Behind every therapeutic system there are sets of assumptions and parameters from which therapists devise direction, treatment goals, and interpretation in the therapeutic process. The existing schools of therapy are classified according to differences in their fundamental assumptions, from which our major paradigms can be stated:
(1) In the Reductionist paradigm all psychological phenomena are understood in terms of elemental factors, such as chemical, biological and physiological events. Within this paradigm consciousness is not the primary focus and is treated as an epiphenomenon. Modern allopathic medicine, psychiatry, behaviorism, and psychoanalysis are based on this paradigm.
(2) The Humanistic paradigm is one which emphasizes and values the human experience without reducing it to components or regarding it as inferior to any other phenomena. Such renowned therapists as Rollo May, Erich Fromm, Carl Rogers, and Abraham Maslow rallied against the reductionist position and helped to establish the humanistic movement.
(3) The Dualistic paradigm is one which interprets experience as an interaction between two complementary principles such as material phenomena vs. consciousness, mind vs. body, yang vs. yin, and the supramundane vs. the mundane.

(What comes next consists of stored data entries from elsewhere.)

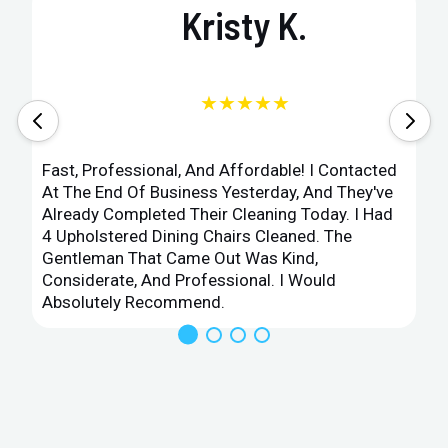
Kristy K.
★★★★★
Fast, Professional, And Affordable! I Contacted
At The End Of Business Yesterday, And They've
Already Completed Their Cleaning Today. I Had
4 Upholstered Dining Chairs Cleaned. The
Gentleman That Came Out Was Kind,
Considerate, And Professional. I Would
Absolutely Recommend.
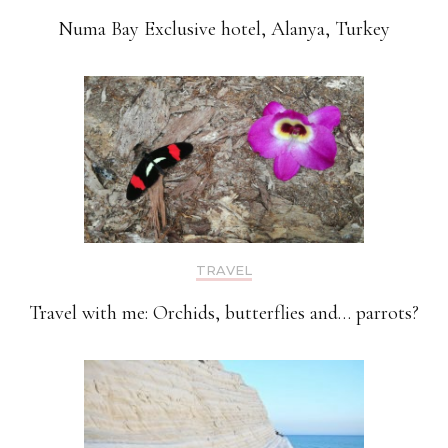
Numa Bay Exclusive hotel, Alanya, Turkey
TRAVEL
Travel with me: Orchids, butterflies and… parrots?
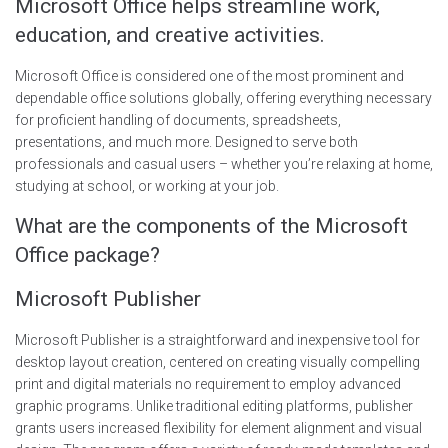
Microsoft Office helps streamline work,
education, and creative activities.
Microsoft Office is considered one of the most prominent and
dependable office solutions globally, offering everything necessary
for proficient handling of documents, spreadsheets,
presentations, and much more. Designed to serve both
professionals and casual users – whether you’re relaxing at home,
studying at school, or working at your job.
What are the components of the Microsoft
Office package?
Microsoft Publisher
Microsoft Publisher is a straightforward and inexpensive tool for
desktop layout creation, centered on creating visually compelling
print and digital materials no requirement to employ advanced
graphic programs. Unlike traditional editing platforms, publisher
grants users increased flexibility for element alignment and visual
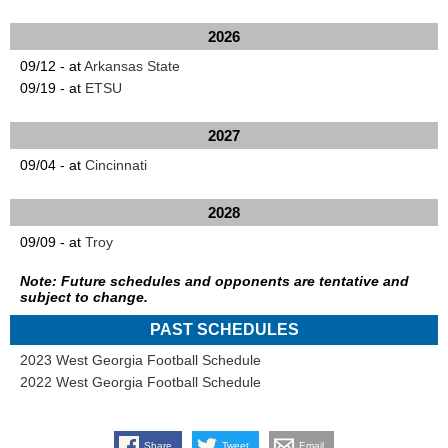
2026
09/12 - at
Arkansas State
09/19 - at
ETSU
2027
09/04 - at
Cincinnati
2028
09/09 - at
Troy
Note: Future schedules and opponents are tentative and
subject to change.
PAST SCHEDULES
2023 West Georgia Football Schedule
2022 West Georgia Football Schedule
Share
Tweet
Email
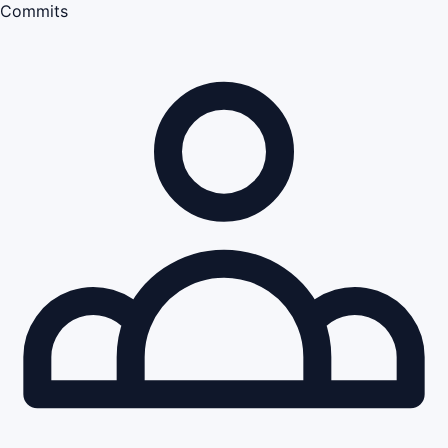
Commits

This paradigm is more widely embraced by Eastern philosophies, such as Taoism and various Yoga schools. Carl Jung’s psychological system is explicitly supportive of this paradigm.

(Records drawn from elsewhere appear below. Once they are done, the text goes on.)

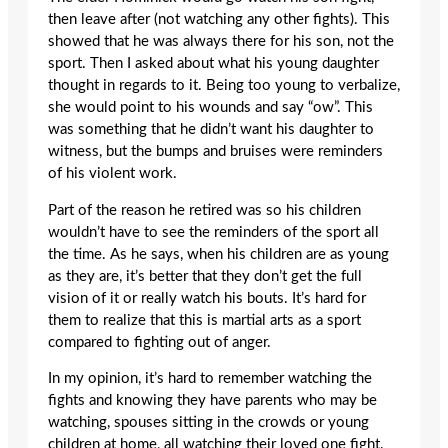
then leave after (not watching any other fights). This
showed that he was always there for his son, not the
sport. Then I asked about what his young daughter
thought in regards to it. Being too young to verbalize,
she would point to his wounds and say “ow”. This
was something that he didn’t want his daughter to
witness, but the bumps and bruises were reminders
of his violent work.
Part of the reason he retired was so his children
wouldn’t have to see the reminders of the sport all
the time. As he says, when his children are as young
as they are, it’s better that they don’t get the full
vision of it or really watch his bouts. It’s hard for
them to realize that this is martial arts as a sport
compared to fighting out of anger.
In my opinion, it’s hard to remember watching the
fights and knowing they have parents who may be
watching, spouses sitting in the crowds or young
children at home, all watching their loved one fight.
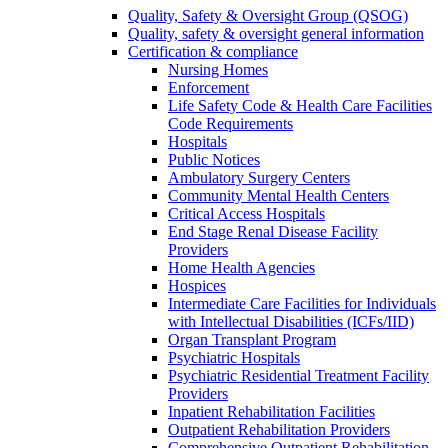
Quality, Safety & Oversight Group (QSOG)
Quality, safety & oversight general information
Certification & compliance
Nursing Homes
Enforcement
Life Safety Code & Health Care Facilities
Code Requirements
Hospitals
Public Notices
Ambulatory Surgery Centers
Community Mental Health Centers
Critical Access Hospitals
End Stage Renal Disease Facility
Providers
Home Health Agencies
Hospices
Intermediate Care Facilities for Individuals
with Intellectual Disabilities (ICFs/IID)
Organ Transplant Program
Psychiatric Hospitals
Psychiatric Residential Treatment Facility
Providers
Inpatient Rehabilitation Facilities
Outpatient Rehabilitation Providers
Comprehensive Outpatient Rehabilitation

(4) The Monistic model assumes that there is only one fundamental principle, consciousness, and that unitary consciousness is all that exists. The assumption is that the phenomenal world is an illusory manifestation of unitary consciousness. The paradigm has been expounded by many of the great Eastern philosophical systems such as Hinduism, especially in the Vedanta philosophy and the Upanishad literature. We also have this view expounded by the early Western mystic sages; such as Plotinus, Meister Ekhart, and St. John of the Cross. Even though this paradigm is not accepted in current psychological circles, it is being strongly supported and developed in the field of transpersonal psychology, the new quantum physics, and from the ideas being developed by physicists David Boehm and Karl Pribram.
We consider these paradigms as not mutually exclusive but as conceptual models evolving from various states of awareness regarding the nature of life. Each succeeding paradigm is a progressively more comprehensive frame of reference.